→ Exercise aim
In the answer, give only the lines from the one containing "So to put it" to the end of the listing below, each reproduced word for word.
[[ The data open ]]
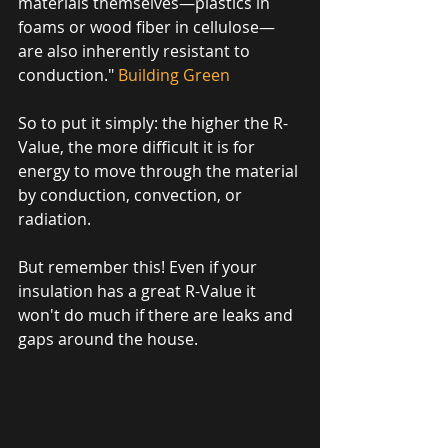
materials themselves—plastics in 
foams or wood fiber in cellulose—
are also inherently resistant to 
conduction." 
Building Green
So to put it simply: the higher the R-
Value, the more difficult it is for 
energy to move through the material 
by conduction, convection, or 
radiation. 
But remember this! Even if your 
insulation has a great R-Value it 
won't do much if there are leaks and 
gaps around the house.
[[ The data closed ]]
→ Written reply
So to put it simply: the higher the R-
Value, the more difficult it is for 
energy to move through the material 
by conduction, convection, or 
radiation. 
But remember this! Even if your 
insulation has a great R-Value it 
won't do much if there are leaks and 
gaps around the house.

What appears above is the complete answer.